====== Given entries

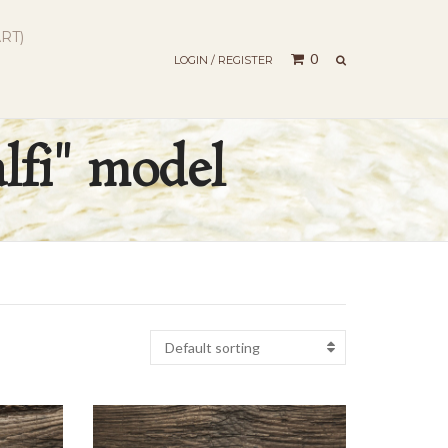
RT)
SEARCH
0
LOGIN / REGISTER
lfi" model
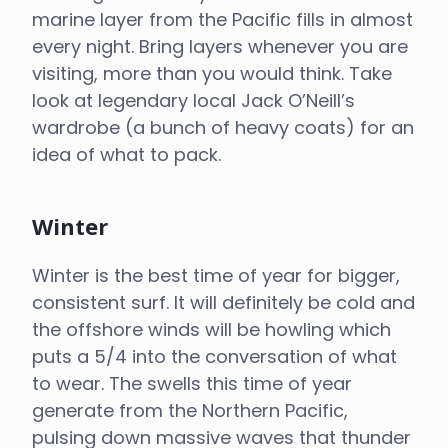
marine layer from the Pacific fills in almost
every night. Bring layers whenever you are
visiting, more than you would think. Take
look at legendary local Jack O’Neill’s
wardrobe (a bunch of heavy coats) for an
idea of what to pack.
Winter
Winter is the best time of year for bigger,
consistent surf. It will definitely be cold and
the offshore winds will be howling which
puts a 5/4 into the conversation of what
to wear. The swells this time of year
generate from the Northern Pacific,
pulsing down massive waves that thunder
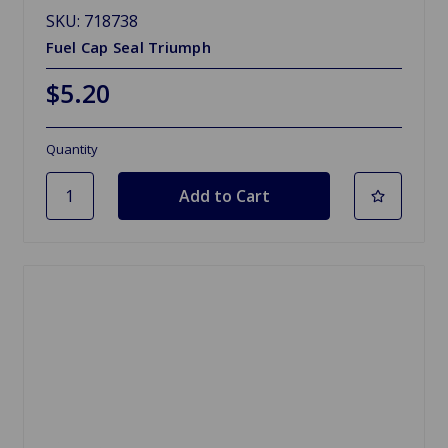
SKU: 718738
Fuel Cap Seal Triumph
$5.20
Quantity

============
====== Given entries

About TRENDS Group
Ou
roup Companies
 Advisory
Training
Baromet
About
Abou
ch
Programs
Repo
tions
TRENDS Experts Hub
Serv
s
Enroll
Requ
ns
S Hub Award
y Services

============

• Exercise brief: Please show every line of the entries above that contains the word "time".

• Expected output:
Winter is the best time of year for bigger,
to wear. The swells this time of year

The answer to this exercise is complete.